Experts say many pastors will find themselves reopening to deeper divisions or having lost members who opted to find more like-minded congregations. “You’re going to have to ask, ‘Okay, now that everybody’s vaccinated, where are we? Are we united? Are we on the same page?’ ” said Yang. “That conversation is going to happen for certain kinds of churches.”

Hansen mentioned a retreat center pitching itself as a place for churches to get away and hash everything out when they’re back together. “This isn’t going to be solved through some one-way sermons,” he said. “We need to talk about why this is going to be so difficult for us.”

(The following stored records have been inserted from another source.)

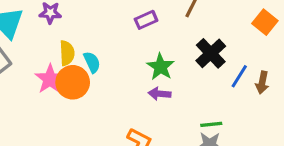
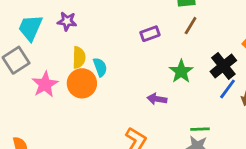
black cross: (211, 53) -> (223, 66), moved
green star: (161, 67) -> (181, 71), moved
pink star: (50, 79) -> (45, 84), moved

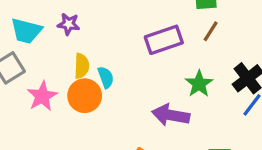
cyan trapezoid: (30, 28) -> (26, 31), turned -100
purple rectangle: (150, 34) -> (164, 40), size x1.6
purple arrow: (157, 99) -> (171, 115), size x1.6

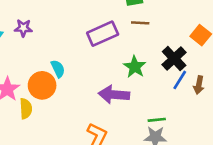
brown line: (211, 31) -> (140, 23), turned 66
yellow semicircle: (82, 66) -> (26, 109), moved

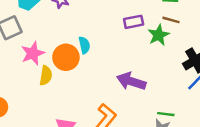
purple rectangle: (103, 34) -> (134, 22), size x0.7
green star: (135, 67) -> (159, 35), moved

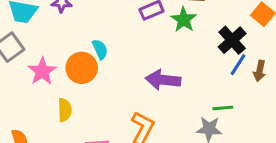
yellow semicircle: (46, 76) -> (65, 110), moved
green line: (166, 114) -> (223, 108), moved

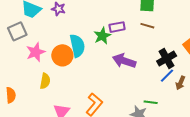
green star: (184, 20) -> (102, 36), moved
cyan semicircle: (100, 49) -> (77, 46), size x1.6
purple arrow: (163, 80) -> (124, 61), moved

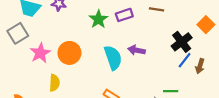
green star: (102, 36) -> (98, 19), moved
cyan semicircle: (77, 46) -> (113, 58), moved
purple arrow: (124, 61) -> (137, 50), size x0.7

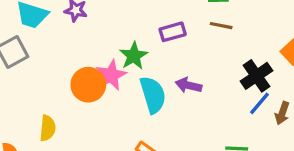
green star: (98, 19) -> (134, 56), moved
pink star: (40, 53) -> (111, 75), moved
yellow semicircle: (54, 83) -> (48, 128), moved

The conversations won’t be easy, especially if churches are quick to celebrate a “happy ending” rather than address challenges. There’s no trajectory for how a community recovers from a trauma they experienced at once but separately. “If we were to try to skip all the stages of grief and go straight to meaning-making and celebration, we’d just be encouraging avoidance and denial,” said Wang at Biola. “We’d be setting people up for failure in a way that I don’t believe is sound theology either.”

Predominantly Black churches, whose communities suffered a disproportionate number of COVID-19 deaths and were hit hardest financially during the pandemic, have a slower trajectory.

“We’re going to have to be ready when people come back together for those who it’ll feel like a dam breaks when they walk into the doors. It’ll feel like they’ve been holding in all this longing to be together, to worship,” said Nicole Massie Martin, executive director of trauma healing at the American Bible Society and a minister at Kingdom Fellowship AME Church in Maryland.

“When they get a chance to do that, I hope and pray the church will be prepared to bring healing and usher people into a new season.”